> Stored records
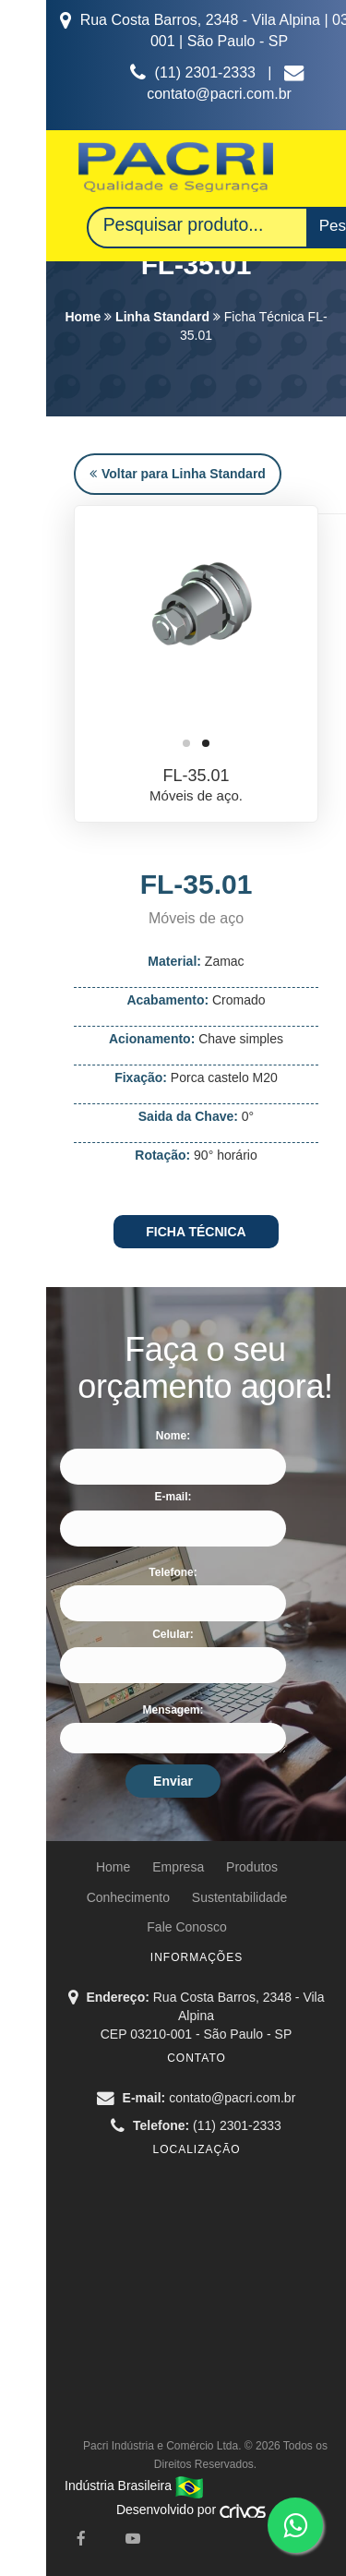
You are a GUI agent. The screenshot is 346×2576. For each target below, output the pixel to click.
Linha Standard (162, 316)
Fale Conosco (186, 1927)
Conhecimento (128, 1897)
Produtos (252, 1867)
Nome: (173, 1435)
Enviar (173, 1781)
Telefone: (173, 1572)
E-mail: (172, 1496)
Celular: (173, 1634)
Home (83, 316)
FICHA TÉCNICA (195, 1231)
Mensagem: (172, 1709)
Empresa (178, 1867)
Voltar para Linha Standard (177, 473)
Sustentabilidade (240, 1897)
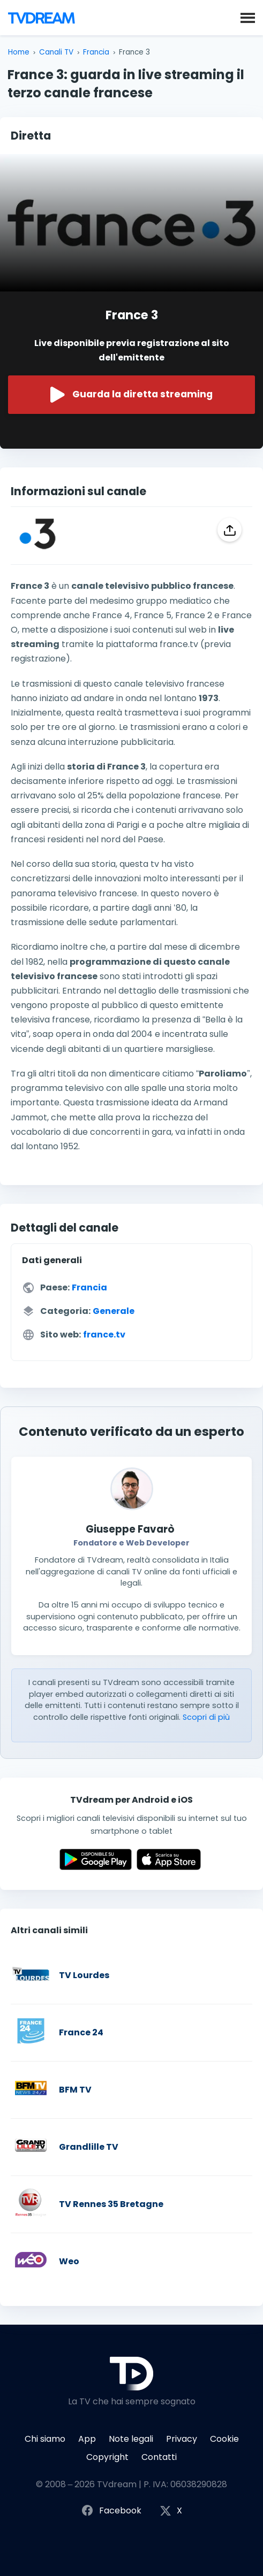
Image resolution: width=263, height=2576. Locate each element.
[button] (248, 17)
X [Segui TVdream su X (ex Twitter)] (171, 2511)
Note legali (131, 2439)
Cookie (224, 2439)
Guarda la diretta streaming (131, 395)
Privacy (181, 2439)
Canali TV (56, 52)
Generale (113, 1311)
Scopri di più (206, 1717)
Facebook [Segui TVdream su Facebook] (111, 2511)
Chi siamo (45, 2439)
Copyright (107, 2457)
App (87, 2439)
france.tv (104, 1334)
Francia (96, 52)
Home (18, 52)
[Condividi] (229, 530)
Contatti (159, 2457)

> EXERCISE AIM
Please reproduce the entries from above exactly; images are not part of the copy.

> COMPLETED TASK
You are a GUI agent. The screenshot is 346×2576. For each target below, output the pixel to click.
Linha Standard (162, 316)
Fale Conosco (186, 1927)
Conhecimento (128, 1897)
Produtos (252, 1867)
Nome: (173, 1435)
Enviar (173, 1781)
Telefone: (173, 1572)
E-mail: (172, 1496)
Celular: (173, 1634)
Home (83, 316)
FICHA TÉCNICA (195, 1231)
Mensagem: (172, 1709)
Empresa (178, 1867)
Voltar para Linha Standard (177, 473)
Sustentabilidade (240, 1897)
Image resolution: width=263, height=2576. Locate each element.
[button] (248, 17)
X [Segui TVdream su X (ex Twitter)] (171, 2511)
Note legali (131, 2439)
Cookie (224, 2439)
Guarda la diretta streaming (131, 395)
Privacy (181, 2439)
Canali TV (56, 52)
Generale (113, 1311)
Scopri di più (206, 1717)
Facebook [Segui TVdream su Facebook] (111, 2511)
Chi siamo (45, 2439)
Copyright (107, 2457)
App (87, 2439)
france.tv (104, 1334)
Francia (96, 52)
Home (18, 52)
[Condividi] (229, 530)
Contatti (159, 2457)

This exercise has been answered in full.